What do drivers want?  More than anything else, a new study from J.D. Power says the ability to easily plug their smartphone into their dashboard.  The survey finds 82% of smartphone owners want automakers to add the feature, a four point gain over a year ago.   Despite that new competition, most listeners are still showing staunch loyalty to radio.

J.D. Power says after smartphone integration, nearly as many (76%) also want voice-activation capability that in many instances can be used to control their smartphone.   The firm’s annual Automotive Emerging Technologies Study showed two-thirds of drivers reported owning a smartphone.  The biggest gain among those who want the ability to link the device with the dash came among Early Boomers (born 1947-1953), although it was Generation Y (born 1977-1995) that showed the most willingness to pay for it.   In reality, researchers say it’s not uncommon for consumers to say they want something — but whether they use it is a different story.  The J.D. Power survey says other top features drivers want include fuel economy indicators (79%) and active shutter grille vents (76%).

Even so, J.D. Power auto analyst Mike VanNieuwkuyk says automakers have an opportunity to gain a competitive advantage by working with smartphone makers and app developers to make integration seamless.  “These connections to smartphone applications need to be robust, affordable and simple to access and use,” he says.  Setting the price issue aside, the survey found men and sports car drivers are most interested in linking their smartphone to the dashboard.  The study was fielded in March and the results are based on responses from more than 16,758 vehicle owners.

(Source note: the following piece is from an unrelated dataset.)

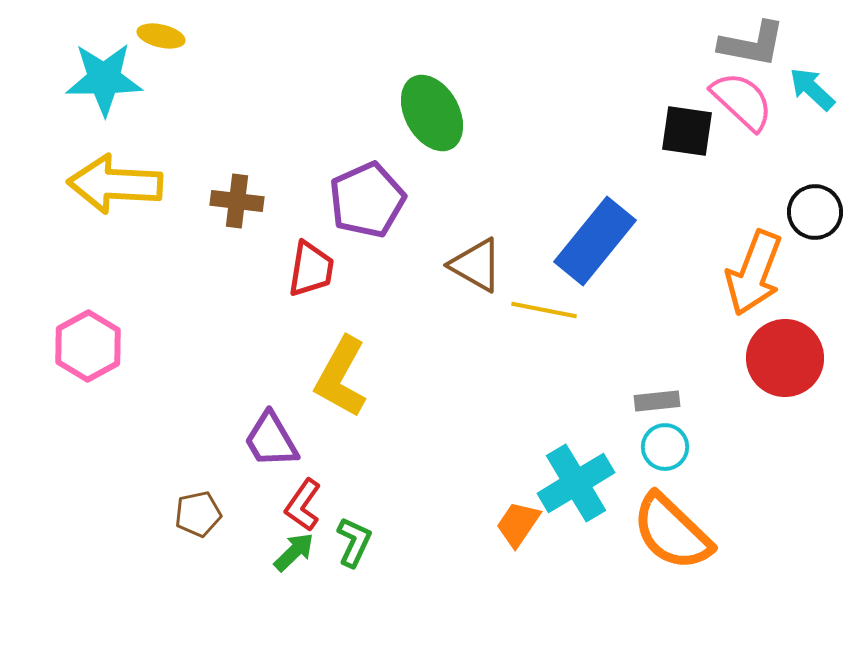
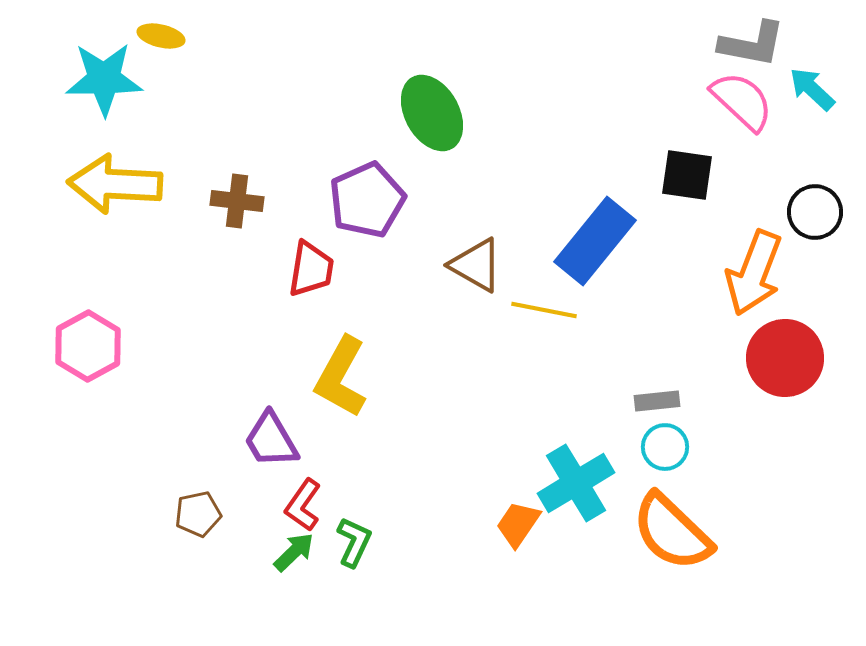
black square: moved 44 px down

Despite new competition, most listeners are still showing staunch loyalty to radio.  New listening data compiled by Katz Media Group from USA Touchpoints makes a convincing case for radio as the only audio medium to effectively reach a majority of Americans.  On a daily basis, AM/FM radio (including its station streams) reaches 57% of adults 18-64, the data shows. Within that group, 86% say they listened exclusively to AM/FM or its station streams.  Just 14% also listened to satellite radio or streaming music services like Pandora, Rdio, Slacker and Spotify.

The percent of daily radio listeners who tune exclusively to AM/FM radio and its online streams remain largely consistent across demos – although radio’s daily reach is lower among younger demos. For example, radio’s daily reach is 51% among 18-34s compared to 58% for 55-64s.  Panelists in USA Touchpoints cross-platform measurement service receive a smartphone containing an app, which they use to fill out an eDiary in 30-minute increments over a 10-day period.